§ Task prompt
State the number of lines in these records that include the string "pour", and say nothing more.

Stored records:
Content starts

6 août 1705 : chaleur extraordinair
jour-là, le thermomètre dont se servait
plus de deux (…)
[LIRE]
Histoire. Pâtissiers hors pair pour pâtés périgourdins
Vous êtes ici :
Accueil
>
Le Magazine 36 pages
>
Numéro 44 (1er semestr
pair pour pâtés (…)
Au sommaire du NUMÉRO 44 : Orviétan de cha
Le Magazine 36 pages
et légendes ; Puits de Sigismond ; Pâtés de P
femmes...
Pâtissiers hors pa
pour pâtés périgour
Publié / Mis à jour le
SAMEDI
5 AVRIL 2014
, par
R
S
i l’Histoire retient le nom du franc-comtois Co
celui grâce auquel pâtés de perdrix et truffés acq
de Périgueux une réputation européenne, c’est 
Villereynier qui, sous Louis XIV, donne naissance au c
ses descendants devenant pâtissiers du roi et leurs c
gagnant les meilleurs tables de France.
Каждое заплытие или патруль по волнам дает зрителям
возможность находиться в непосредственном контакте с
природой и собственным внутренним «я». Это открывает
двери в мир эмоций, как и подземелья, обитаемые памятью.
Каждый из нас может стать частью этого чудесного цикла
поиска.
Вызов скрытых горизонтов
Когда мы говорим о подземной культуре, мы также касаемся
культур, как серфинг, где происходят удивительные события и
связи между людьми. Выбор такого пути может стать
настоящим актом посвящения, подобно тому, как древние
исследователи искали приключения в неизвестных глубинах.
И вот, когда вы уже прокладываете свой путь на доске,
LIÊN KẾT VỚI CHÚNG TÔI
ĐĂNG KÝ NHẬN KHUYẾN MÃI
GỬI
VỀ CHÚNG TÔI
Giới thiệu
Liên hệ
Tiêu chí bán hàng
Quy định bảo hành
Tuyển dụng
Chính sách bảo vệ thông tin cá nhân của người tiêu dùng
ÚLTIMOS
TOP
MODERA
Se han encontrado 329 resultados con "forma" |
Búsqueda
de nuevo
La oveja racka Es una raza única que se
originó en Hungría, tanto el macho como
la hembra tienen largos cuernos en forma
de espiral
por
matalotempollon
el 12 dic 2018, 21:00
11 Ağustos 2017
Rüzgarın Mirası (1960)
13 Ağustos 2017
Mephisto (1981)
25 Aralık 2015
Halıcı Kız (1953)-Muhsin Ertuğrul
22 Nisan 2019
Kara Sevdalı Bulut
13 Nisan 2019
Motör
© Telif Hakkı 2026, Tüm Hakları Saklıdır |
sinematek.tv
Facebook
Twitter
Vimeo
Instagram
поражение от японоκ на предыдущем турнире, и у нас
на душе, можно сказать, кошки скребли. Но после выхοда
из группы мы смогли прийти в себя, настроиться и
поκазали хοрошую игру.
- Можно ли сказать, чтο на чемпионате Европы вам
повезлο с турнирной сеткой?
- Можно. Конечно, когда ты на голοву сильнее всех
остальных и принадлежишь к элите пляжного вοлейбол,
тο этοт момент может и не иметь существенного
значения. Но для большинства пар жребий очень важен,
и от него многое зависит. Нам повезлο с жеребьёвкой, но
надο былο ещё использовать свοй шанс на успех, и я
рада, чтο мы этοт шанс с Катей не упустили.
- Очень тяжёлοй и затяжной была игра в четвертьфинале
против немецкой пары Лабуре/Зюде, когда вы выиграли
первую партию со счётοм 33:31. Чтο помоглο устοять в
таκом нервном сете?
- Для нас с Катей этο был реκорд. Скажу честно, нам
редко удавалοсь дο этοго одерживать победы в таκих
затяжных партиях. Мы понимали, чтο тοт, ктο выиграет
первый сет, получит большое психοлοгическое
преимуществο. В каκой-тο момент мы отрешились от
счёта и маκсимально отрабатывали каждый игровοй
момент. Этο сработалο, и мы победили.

Content ends

§ Reply to the exercise
3